The Galactic bubble shown in this image was just one of many surprising results of the mission.
It is about 4300 light-years away and has been blown by a star at its centre. The star is not visible at these infrared wavelengths but pushes on the surrounding dust and gas with nothing more than the power of its starlight.
The pressure exerted on the surrounding material is such that it has begun collapsing into new stars.
The bright knot to the right of the base of the bubble is an unexpectedly large, embryonic star, revealed to Herschel’s infrared detectors by heating up the surrounding dense clumps of gas and dust.
Herschel’s observations have shown that it already contains at least eight times the mass of our Sun, and that it is still surrounded by an additional 2000 solar masses of gas and dust from which it can feed further.
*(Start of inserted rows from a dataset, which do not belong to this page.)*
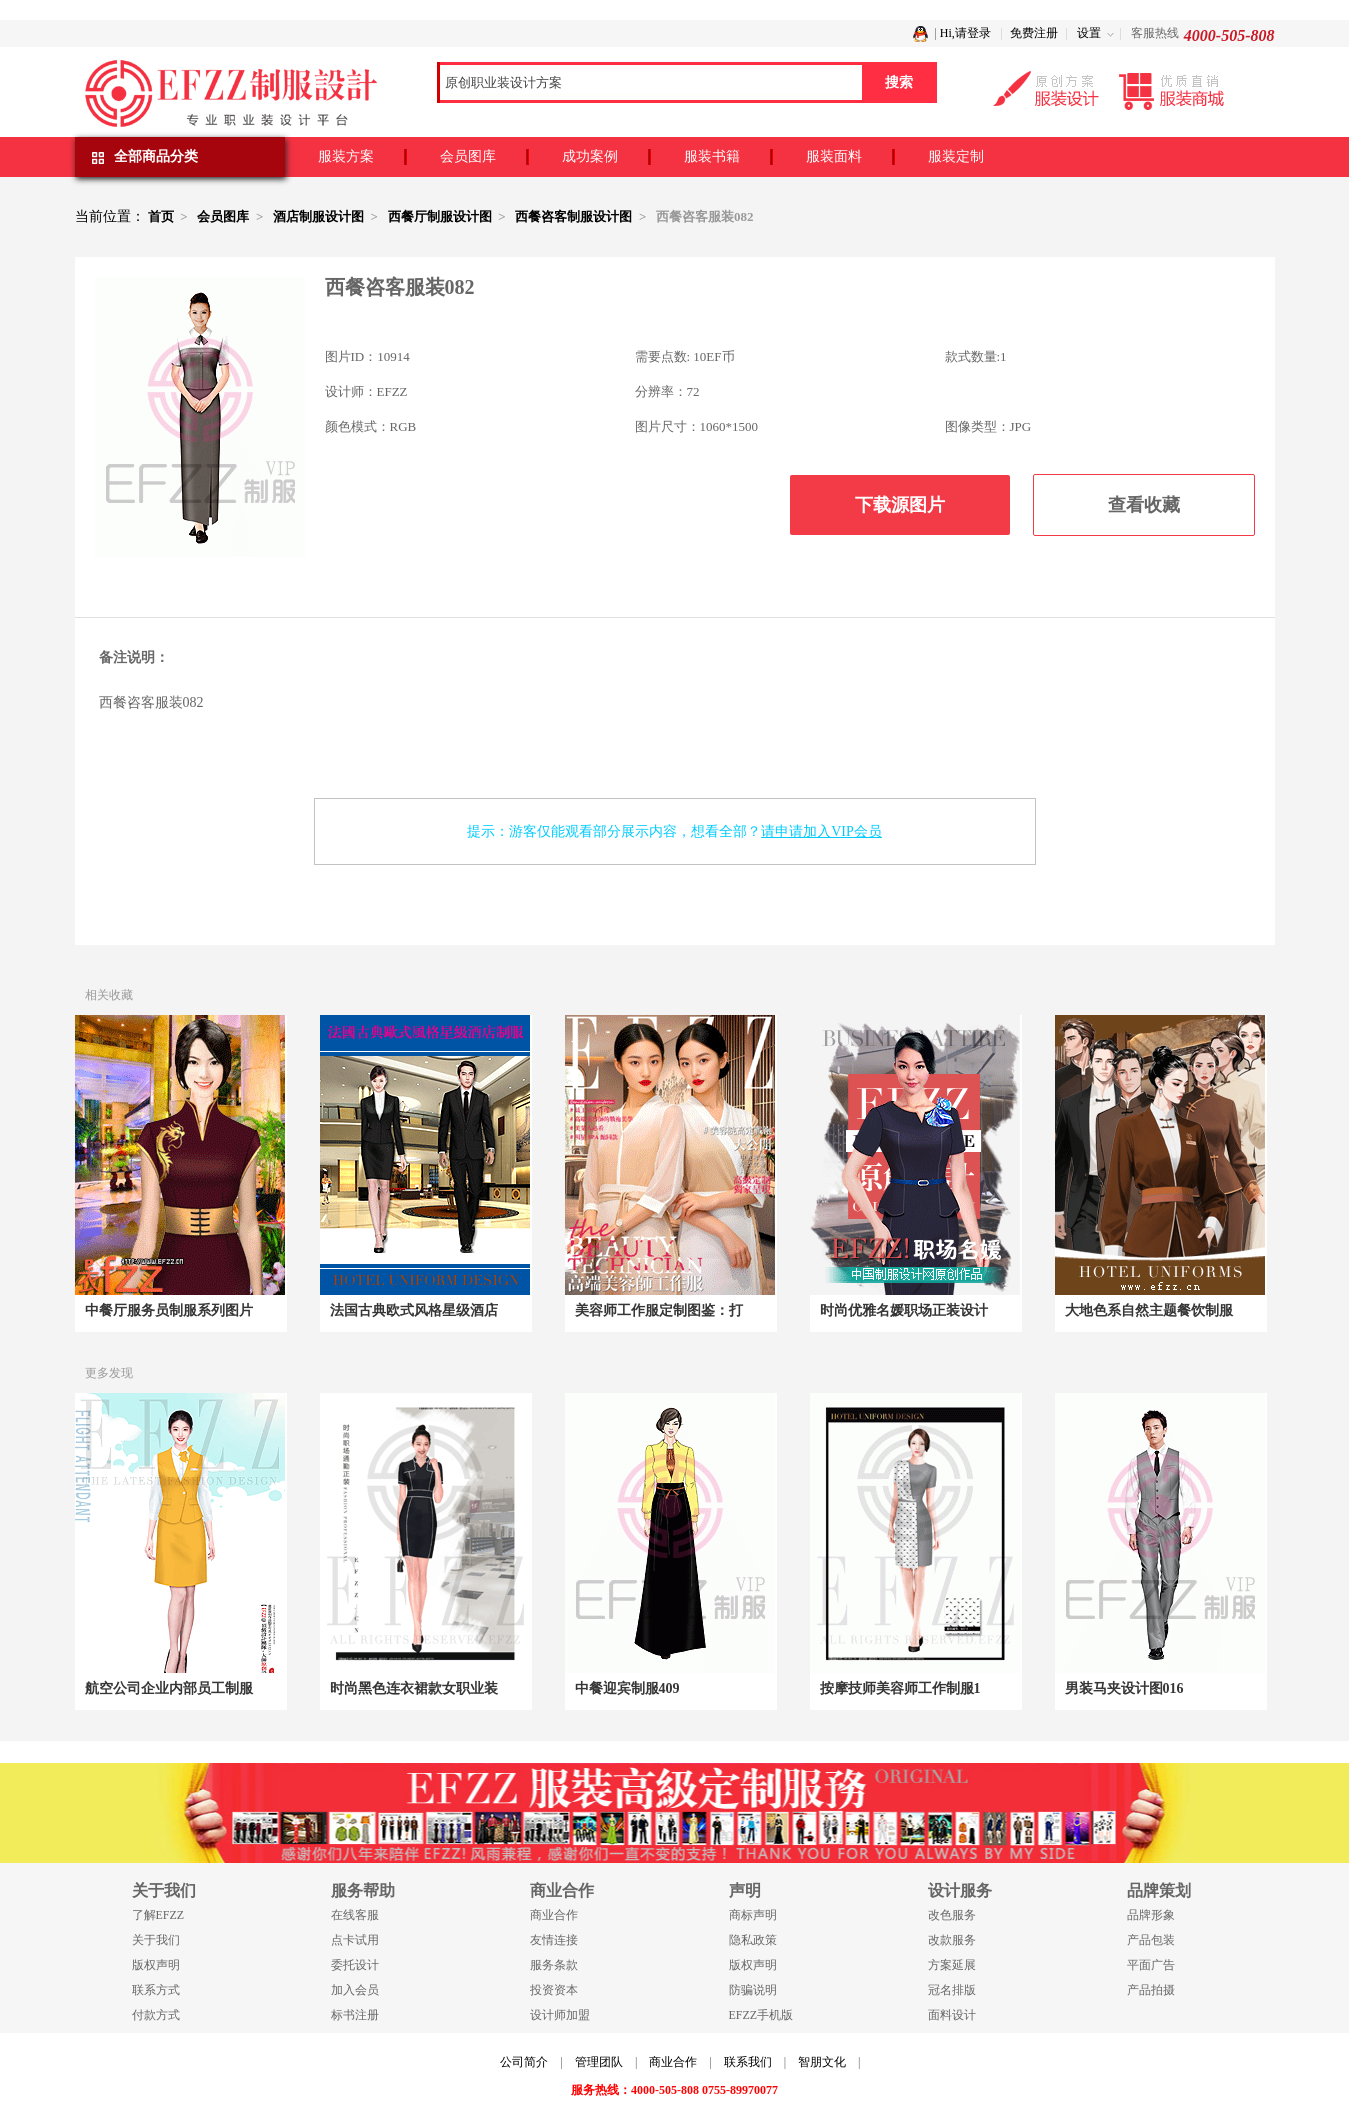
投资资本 (554, 1990)
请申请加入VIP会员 (821, 831)
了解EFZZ (158, 1915)
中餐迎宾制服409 (627, 1688)
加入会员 (355, 1990)
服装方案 (346, 156)
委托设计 (355, 1965)
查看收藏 (1144, 505)
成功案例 (590, 156)
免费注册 (1034, 33)
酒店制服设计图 (318, 216)
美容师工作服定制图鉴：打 (659, 1310)
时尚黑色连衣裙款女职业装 (414, 1688)
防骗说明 (753, 1990)
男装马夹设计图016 (1124, 1688)
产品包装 (1151, 1940)
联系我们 (748, 2062)
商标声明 (753, 1915)
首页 (161, 216)
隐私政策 (753, 1940)
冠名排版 (952, 1990)
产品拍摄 (1151, 1990)
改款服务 (952, 1940)
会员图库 (468, 156)
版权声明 (156, 1965)
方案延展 (952, 1965)
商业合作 (554, 1915)
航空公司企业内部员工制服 (169, 1688)
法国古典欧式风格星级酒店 (414, 1310)
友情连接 (554, 1940)
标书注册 (355, 2015)
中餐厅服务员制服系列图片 (169, 1310)
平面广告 (1151, 1965)
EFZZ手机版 (761, 2015)
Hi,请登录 (965, 33)
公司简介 (524, 2062)
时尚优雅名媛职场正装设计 (904, 1310)
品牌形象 (1151, 1915)
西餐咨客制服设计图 (573, 216)
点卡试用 (355, 1940)
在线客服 (355, 1915)
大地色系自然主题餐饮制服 (1149, 1310)
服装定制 (956, 156)
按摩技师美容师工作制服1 (900, 1688)
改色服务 (952, 1915)
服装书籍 (712, 156)
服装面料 (834, 156)
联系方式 (156, 1990)
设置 (1089, 33)
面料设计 (952, 2015)
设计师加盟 (560, 2015)
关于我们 (156, 1940)
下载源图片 (900, 505)
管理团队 (599, 2062)
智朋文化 (822, 2062)
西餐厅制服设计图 (440, 216)
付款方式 (156, 2015)
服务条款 (554, 1965)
Not all of the material will fall onto the star, however, as some will be blasted away by the intense radiation emitted by the star. Some stars reach an impressive 150 solar masses, but just how large this stellar embryo will grow remains to be seen.
This week, scientists will not only discuss star formation, but also what the Herschel space observatory has revealed about planetary system evolution, galaxy formation, the interstellar medium and more. A full programme can be found here.
Herschel was launched on 14 May 2009 and completed science observations on 29 April 2013.